As Christian Hedonists, we say amen! We believe that the ultimate reward of every good habit — great or small, easy or difficult — is to increase our satisfaction in God. That’s why Paul sought to “discipline [his] body and keep it under control” (1 Corinthians 9:27), so that he could “press on toward the goal for the prize of the upward call of God in Christ Jesus” (Philippians 3:14). Paul was pursuing the great, imperishable Reward: that he might “gain Christ” (Philippians 3:8). And Christ is a reward for whom it’s worth building and breaking every habit necessary to obtain.
As I mentioned earlier, in this fallen age our brains don’t always make the association between a particular habit and our ultimate reward. And so, “immediate reinforcement helps maintain motivation in the short term while [we’re] waiting for the long-term reward to arrive” (192).
Make it satisfying: When it comes to creating a good habit, we are wise to look for ways to make it feel as rewarding as it is. Because “we are more likely to repeat a behavior when the experience is satisfying” (185). And since “one of the most satisfying feelings is the feeling of making progress” (204), creating or using some kind of habit-tracker can provide the kind of incentive to keep us going.
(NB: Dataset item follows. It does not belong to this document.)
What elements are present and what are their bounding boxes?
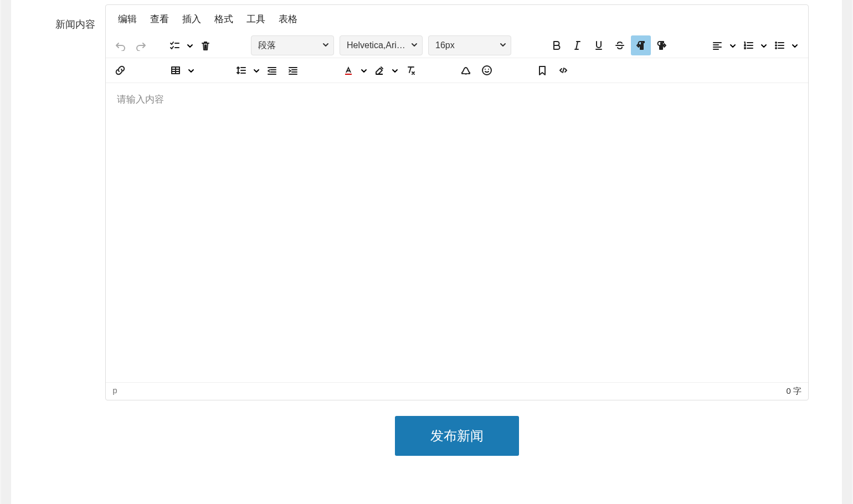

Make it unsatisfying: When it comes to breaking a bad habit, you can probably fill in the answer yourself: find ways to make it costly. Again, inviting an accountability partner to monitor your behavior and/or committing to an undesirable consequence can provide enough disincentive to avoid the harmful behavior.
Habits Are Allies or Enemies
Why have I given so much space here to habits? Because of the massive influence they wield in our lives. And because they do so largely outside of our conscious awareness. When our habits serve our goals of living in a manner worthy of our calling and gaining Christ, they are invaluable spiritual and physical allies. When they impede those goals, they are spiritual and physical enemies. Given the compounding effects they have on us over time — for good or for ill — we are wise to occasionally take notice of them so that we can make the necessary adjustments.
I hope what I’ve covered encourages you to think more about your habits, and that you go on to learn more from what both Scripture and neuroscience have to teach you. Because I’ve only just scratched the surface. Habits are complex, affected by our genes, our temperaments, our experiences, our family and friends, our churches, our cultures, our health, our preferences, our strengths and weaknesses, our unseen spiritual influences, and more.
We’ve all been given a race of faith to run. And if we run faithfully with endurance, laying aside every encumbering weight and sin, we are promised a glorious, incomparable, imperishable, eternal prize: Jesus Christ. Paul exhorts us to “run that [we] may obtain [him]” (1 Corinthians 9:24). So, we take our habits seriously. Because they influence the way we run — for good or for ill.